**** Data listing
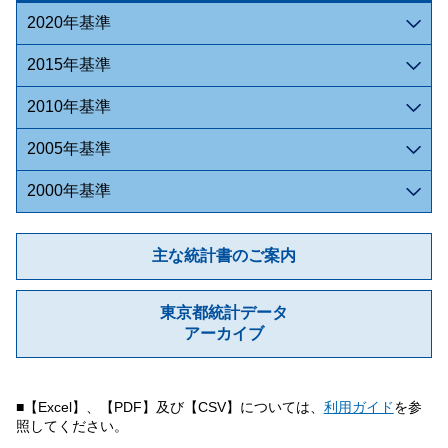
2020年基準
2015年基準
2010年基準
2005年基準
2000年基準
主な統計書のご案内
東京都統計データ
アーカイブ
■【Excel】、【PDF】及び【CSV】については、
利用ガイド
を参
照してください。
********
■ Required action: Would you return the records exactly, keeping out every picture?

■ Answer area:
2020年基準
2015年基準
2010年基準
2005年基準
2000年基準
主な統計書のご案内
東京都統計データ
アーカイブ
■【Excel】、【PDF】及び【CSV】については、
利用ガイド
を参
照してください。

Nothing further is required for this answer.